Seçim sonuçlarından gerekli dersi çıkarması ve Türkiye’yi gerilim ortamından çıkarması gereken iktidarın gerilimi tırmandırmaya devam ettiğine dikkat çeken Temelli, “Anayasal kurumların üzerine düşeni yapması, yasalar ve Anayasa’nın gereğini yerine getirmesi gerekiyor” dedi.

İktidarın seçim sonuçlarına yaptığı itirazları değerlendiren Temelli, YSK’nın itirazları değerlendirirken de mazbataları da verirken de yasaların gereğini yerine getirmesi gerektiğini söyledi.

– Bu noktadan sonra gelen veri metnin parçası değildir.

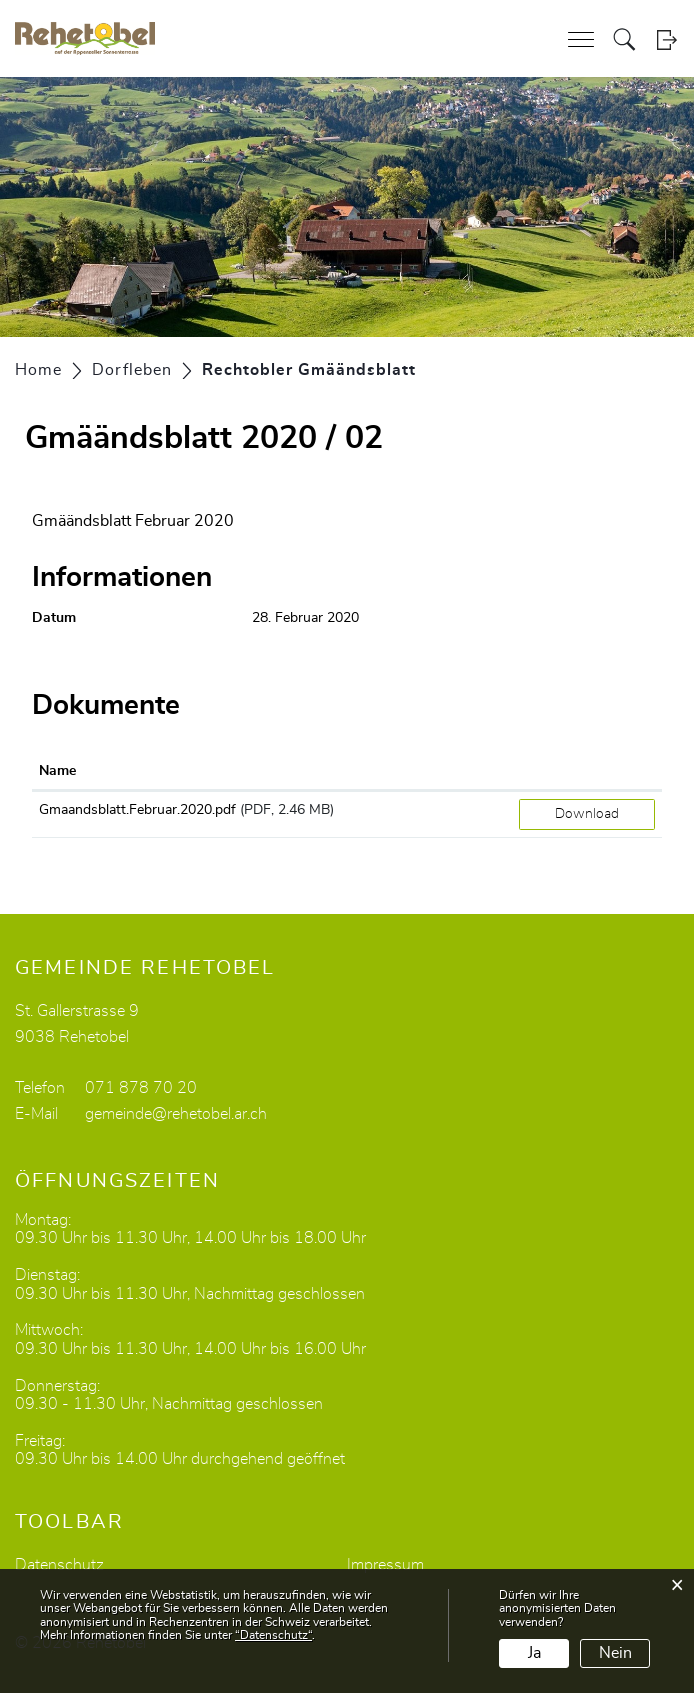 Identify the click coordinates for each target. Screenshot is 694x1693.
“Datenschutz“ (273, 1635)
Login (666, 39)
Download (587, 814)
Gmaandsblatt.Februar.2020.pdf (137, 810)
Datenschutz (59, 1565)
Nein (615, 1653)
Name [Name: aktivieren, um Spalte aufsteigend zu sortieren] (57, 771)
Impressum (385, 1565)
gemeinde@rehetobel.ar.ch (176, 1114)
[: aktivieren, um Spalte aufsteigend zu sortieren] (587, 772)
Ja (534, 1653)
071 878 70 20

KÜRT HALKI SORUMLULUĞUNU YERİNE GETİRDİ

Konuşmasında HDP’nin izlediği seçim stratejisine de değinen Temelli, Kürt halkı sorumluluğunu hakkıyla yerine getirdi” dedi.

Temelli şöyle konuştu:

“Bu çerçevede yeniden ‘31 Mart neyi ifade ediyor’ dediğimizde; bu süreci ifade etmesi öncesinde önümüzdeki dönem için politik ve toplumsal mücadele sürecine dair önemli bir perspektif sunmaktadır. 31 Mart yerel seçimlerine giderken bir stratejimiz vardı. Uzun süre üzerinde çalıştığımız, tüm halkımızla oluşturduğumuz ve rızasını var ettiğimiz bir stratejimiz vardı ve bunu başarılı bir şekilde hayata geçirdik. Bu süreçte emeği geçen herkese, başta Kürt halkına teşekkür etmek gerekir. Altını çizerek söylemek lazım Kürt halkı bu stratejinin hayata geçirilmesinde de üzerine düşen sorumluluğu her yerde hakkıyla yerine getirilmiştir. Bu strateji demokratik bir sürecin başlangıcı açısından atılması gereken güçlü bir adımdı. Bir demokrasi içeriği oluştu. Bu ülkede hiç de alışıla gelmeyen insanlar oyuna, iradesine, geleceğine sahip çıkmaya çağırdı. Geçmiş seçimlerde sandıkları birkaç saat içinde terk edenler, bugün bir haftadır sandıklarını terk etmiyor. Bu demokratik bir süreç açısından umut var bir gelişmedir. Herkes hakkına sahip çıkma konusunda yeniden bir ittifakla buluşmuştur. Belki de en güçlü, en önemli ittifak budur. Bütün ayrıştırmacı saldırılara, nefret söylemlerine rağmen toplumun yan yana gelebilmiş olmasıdır. Bunu sağlayabilmiş olmanın gururunu yaşıyoruz.